The evidence is limited on acupuncture and MS pain, however. A June 2014 review of MS-related acupuncture studies, published in Evidence-Based Complementary and Alternative Medicine, found only two studies having to do with pain. One study involved only one woman. In the other study, researchers found that biweekly acupuncture treatments for six months significantly improved pain-related disability. However, the researchers didn’t report whether the participants used pain meds in addition to acupuncture.
Acupuncture generally needs to be ongoing to successfully treat pain, making it too costly for some people with MS. “I’ve never tried it because it’s not covered by my health insurance,” says Williams. Some insurers do pay for acupuncture treatments, though, so check with your provider.

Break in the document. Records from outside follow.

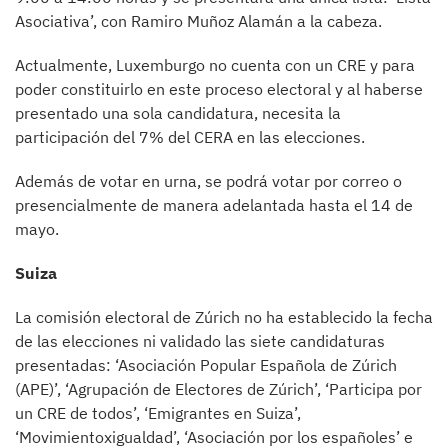
Asociativa’, con Ramiro Muñoz Alamán a la cabeza.
Actualmente, Luxemburgo no cuenta con un CRE y para
poder constituirlo en este proceso electoral y al haberse
presentado una sola candidatura, necesita la
participación del 7% del CERA en las elecciones.
Además de votar en urna, se podrá votar por correo o
presencialmente de manera adelantada hasta el 14 de
mayo.
Suiza
La comisión electoral de Zúrich no ha establecido la fecha
de las elecciones ni validado las siete candidaturas
presentadas: ‘Asociación Popular Española de Zúrich
(APE)’, ‘Agrupación de Electores de Zúrich’, ‘Participa por
un CRE de todos’, ‘Emigrantes en Suiza’,
‘Movimientoxigualdad’, ‘Asociación por los españoles’ e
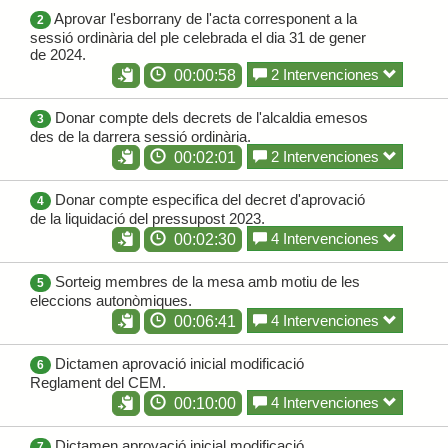
Aprovar l'esborrany de l'acta corresponent a la
2
sessió ordinària del ple celebrada el dia 31 de gener
de 2024.
2 Intervenciones
00:00:58
Donar compte dels decrets de l'alcaldia emesos
3
des de la darrera sessió ordinària.
2 Intervenciones
00:02:01
Donar compte especifica del decret d'aprovació
4
de la liquidació del pressupost 2023.
4 Intervenciones
00:02:30
Sorteig membres de la mesa amb motiu de les
5
eleccions autonòmiques.
4 Intervenciones
00:06:41
Dictamen aprovació inicial modificació
6
Reglament del CEM.
4 Intervenciones
00:10:00
Dictamen aprovació inicial modificació
7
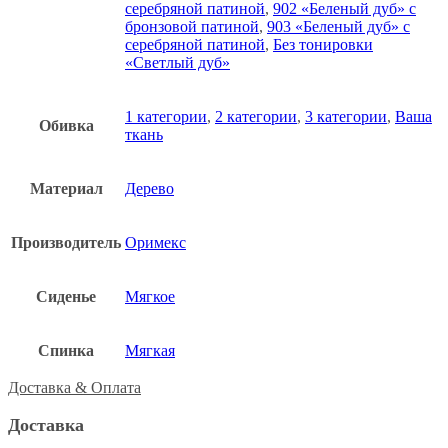
серебряной патиной
,
902 «Беленый дуб» с
бронзовой патиной
,
903 «Беленый дуб» с
серебряной патиной
,
Без тонировки
«Светлый дуб»
1 категории
,
2 категории
,
3 категории
,
Ваша
Обивка
ткань
Материал
Дерево
Производитель
Оримекс
Сиденье
Мягкое
Спинка
Мягкая
Доставка & Оплата
Доставка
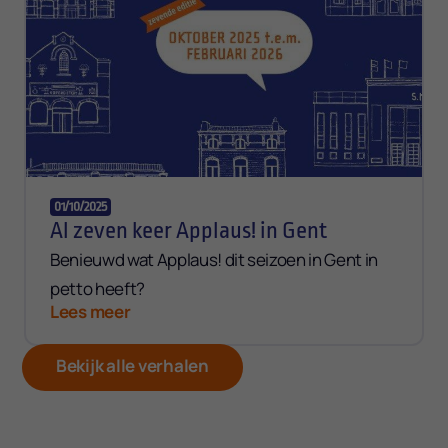
01/10/2025
Al zeven keer Applaus! in Gent
Benieuwd wat Applaus! dit seizoen in Gent in
petto heeft?
Lees meer
Bekijk alle verhalen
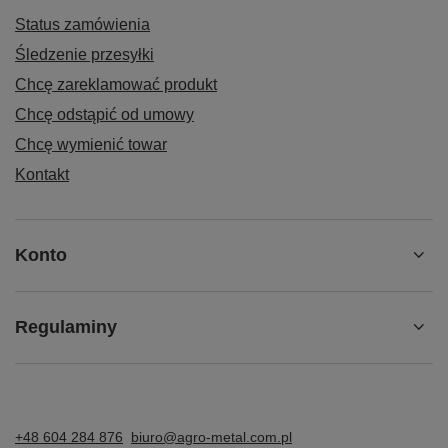
Status zamówienia
Śledzenie przesyłki
Chcę zareklamować produkt
Chcę odstąpić od umowy
Chcę wymienić towar
Kontakt
Konto
Regulaminy
+48 604 284 876
biuro@agro-metal.com.pl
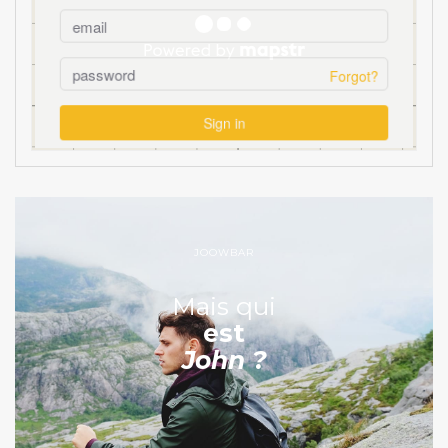
JOOWBAR
Mais qui
est
John ?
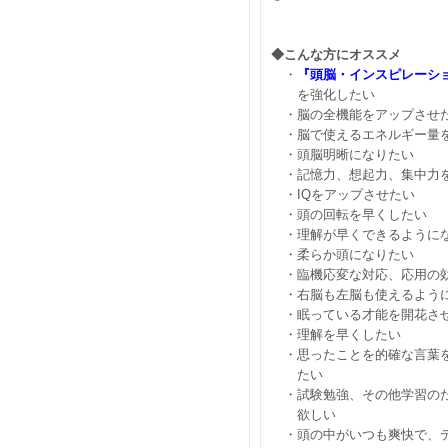
◆こんな方にオススメ
・
『頭脳・インスピレーシ
を強化したい
・脳の全機能をアップさせ
・脳で使えるエネルギー量
・頭脳明晰になりたい
・記憶力、想起力、集中力
・IQをアップさせたい
・頭の回転を早くしたい
・理解が早くできるように
・柔らか頭になりたい
・臨機応変な対応、応用の
・右脳も左脳も使えるよう
・眠っている才能を開花さ
・理解を早くしたい
・思ったことを的確な言葉を
たい
・試験勉強、その他学習のた
欲しい
・頭の中がいつも爽快で、テ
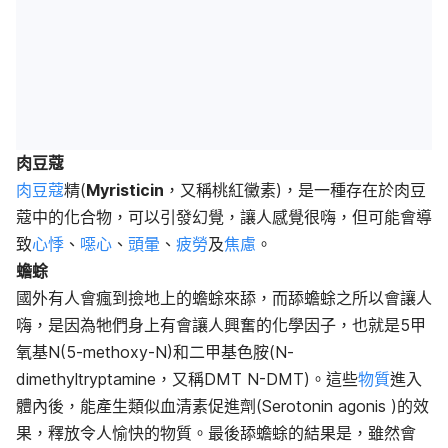
肉豆蔻
肉豆蔻
精(
Myristicin
，又稱桃紅黴素)，是一種存在於肉豆
蔻中的化合物，可以引發幻覺，讓人感覺很嗨，但可能會導
致
心悸
、
噁心
、
頭暈
、
疲勞
及
焦慮
。
蟾蜍
國外有人會瘋到撿地上的蟾蜍來舔，而舔蟾蜍之所以會讓人
嗨，是因為牠們身上有會讓人興奮的化學因子，也就是5甲
氧基N(5-methoxy-N)和二甲基色胺(N-
dimethyltryptamine，又稱DMT N-DMT)。這些
物質
進入
體內後，能產生類似血清素促進劑(Serotonin agonis )的效
果，釋放令人愉快的物質。最後舔蟾蜍的結果是，雖然會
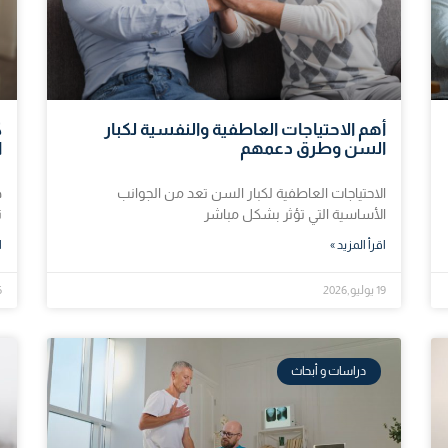
أهم الاحتياجات العاطفية والنفسية لكبار
ك
السن وطرق دعمهم
ا
الاحتياجات العاطفية لكبار السن تعد من الجوانب
ص
الأساسية التي تؤثر بشكل مباشر
ت
اقرأ المزيد »
ا
19 يوليو,2026
16 ي
دراسات و أبحاث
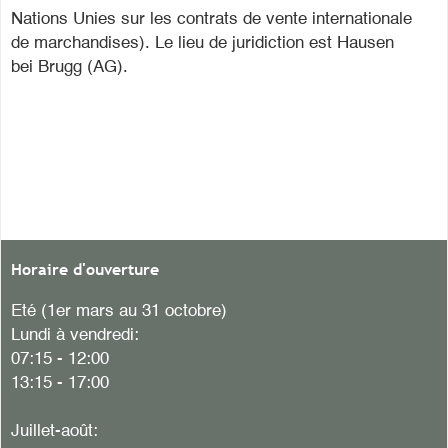
Nations Unies sur les contrats de vente internationale
de marchandises). Le lieu de juridiction est Hausen
bei Brugg (AG).
Horaire d'ouverture
Eté (1er mars au 31 octobre)
Lundi à vendredi:
07:15 - 12:00
13:15 - 17:00
Juillet-août:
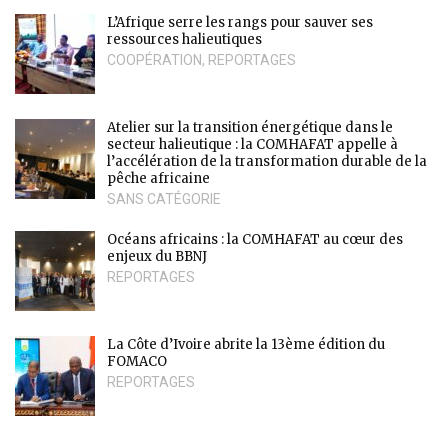
L’Afrique serre les rangs pour sauver ses
ressources halieutiques
COOPÉRATION
,
REPORTAGES
Atelier sur la transition énergétique dans le
secteur halieutique : la COMHAFAT appelle à
l’accélération de la transformation durable de la
pêche africaine
SANS CATÉGORIE
Océans africains : la COMHAFAT au cœur des
enjeux du BBNJ
REPORTAGES
La Côte d’Ivoire abrite la 13ème édition du
FOMACO
REPORTAGES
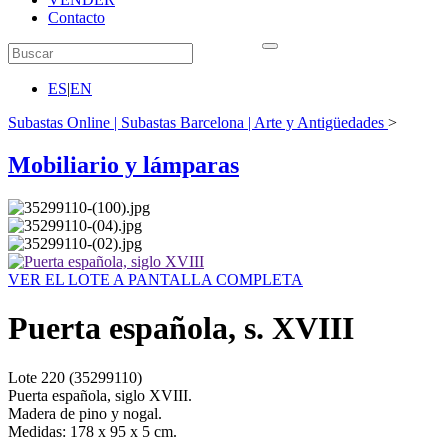
Contacto
ES
|
EN
Subastas Online | Subastas Barcelona | Arte y Antigüedades
>
Mobiliario y lámparas
VER EL LOTE A PANTALLA COMPLETA
Puerta española, s. XVIII
Lote
220
(35299110)
Puerta española, siglo XVIII.
Madera de pino y nogal.
Medidas: 178 x 95 x 5 cm.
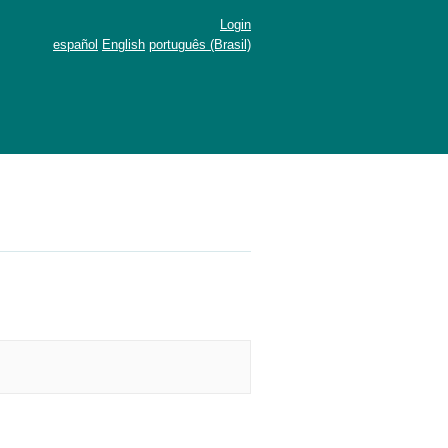
Login
español
English
português (Brasil)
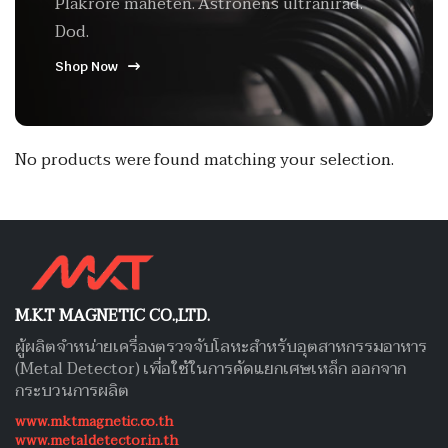
Plakrore maheten. Astronens ultranirad.
Dod.
Shop Now
No products were found matching your selection.
M.K.T MAGNETIC CO.,LTD.
ผู้ผลิตจำหน่ายเครื่องตรวจจับโลหะสำหรับอุตสาหกรรมอาหาร
(Metal Detector) เพื่อใช้ในการคัดแยกเศษเหล็ก ออกจาก
กระบวนการผลิต
www.mktmagnetic.co.th
www.metaldetector.in.th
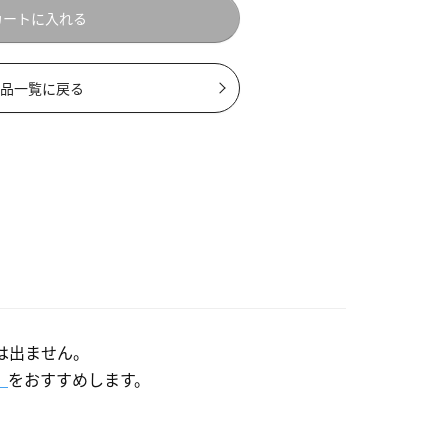
カートに入れる
品一覧に戻る
は出ません。
」
をおすすめします。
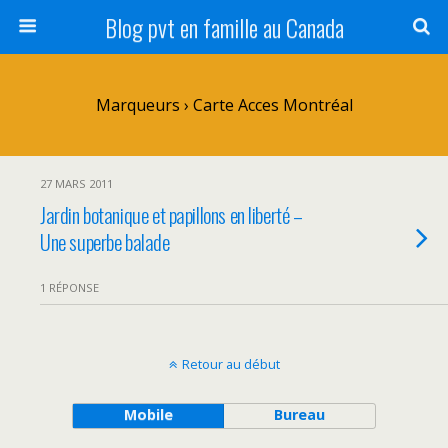
Blog pvt en famille au Canada
Marqueurs › Carte Acces Montréal
27 MARS 2011
Jardin botanique et papillons en liberté –
Une superbe balade
1 RÉPONSE
Retour au début
Mobile
Bureau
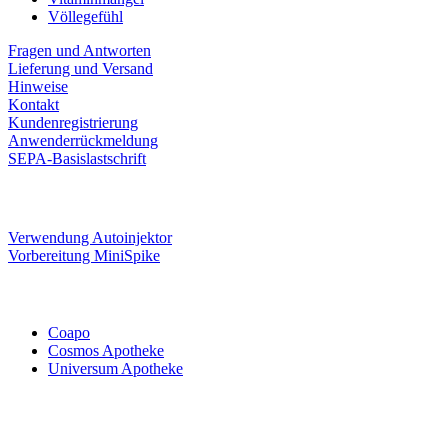
Völlegefühl
Fragen und Antworten
Lieferung und Versand
Hinweise
Kontakt
Kundenregistrierung
Anwenderrückmeldung
SEPA-Basislastschrift
Verwendung Autoinjektor
Vorbereitung MiniSpike
Coapo
Cosmos Apotheke
Universum Apotheke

Vitamin B12. All of the B vitamins have been shown in a variety of studies to improve neural health, but Dr. Ko says B12, in particular, is known as the nerve vitamin. He suggests asking your doctor to check your B12 levels to make sure you’re not deficient.
Cannabis. Clinical trials show promising results for medical marijuana’s ability to manage pain. However, it’s still illegal federally and in many states. That’s why Dr. Ko prefers synthetic cannabinoids, such as the FDA-approved Marinol or nabilone (Cesamet). “I’ve been prescribing cannabinoids for 20-plus years, and I’ve found that not only do they help relieve pain, but they’re less addictive than opiates like oxycontin,” he says.
The American Academy of Neurology released evidence-based guidelines in 2014 that rated complementary and alternative treatments for MS symptoms as either level A, B or C. Oral cannabis extract scored a level A for spasticity and non-neuropathic pain. However, with regard to cannabis plant material, Dr. Rae-Grant points out that the data’s “not great” in terms of how specific strains affect MS pain. Consequently, “it’s our last line of defense,” he says.
Meditation and hypnosis. “You can’t just tell yourself not to think about pain,” Dr. Ko says. “You need instruction in how to do that.” A 2011 study showed that people with MS who practiced self-hypnosis either with or without cognitive behavioral therapy had statistically significant decreases in pain. A variety of classes and books teach these techniques.
Exercise. For some people, exercise can lessen pain. But for others, it can make it worse. Rohrig recommends checking with your doctor or physical therapist before beginning an exercise program.
Nutrition. A diet that’s high in sugar and simple carbohydrates like white bread and pasta can increase inflammation—which can increase pain, says Dr. Ko. Supplementing with omega-3 fatty acids may help with pain and nerve function, he adds.
Sleep. Dr. Rae-Grant says this is a Catch-22: Pain can prevent sleep, and lack of sleep can contribute to widespread pain throughout your body. If you’re having trouble sleeping, Dr. Ko suggests a sleep study to address conditions such as sleep apnea and restless leg syndrome, often seen in people with MS.
Stress management. Dr. Ko recommends meditation techniques as well as talk therapy—whether it’s with a group of other people with MS pain, with your family and friends, or with a professional counselor.
Because MS pain can be as individual as the symptoms, Dr. Ko and others say it’s important to be open to trying a variety of therapies, often at the same time. That message certainly resonates with Williams.
“I’m bound and determined not to give up,” she says.
“I know there’s pain relief out there somewhere.”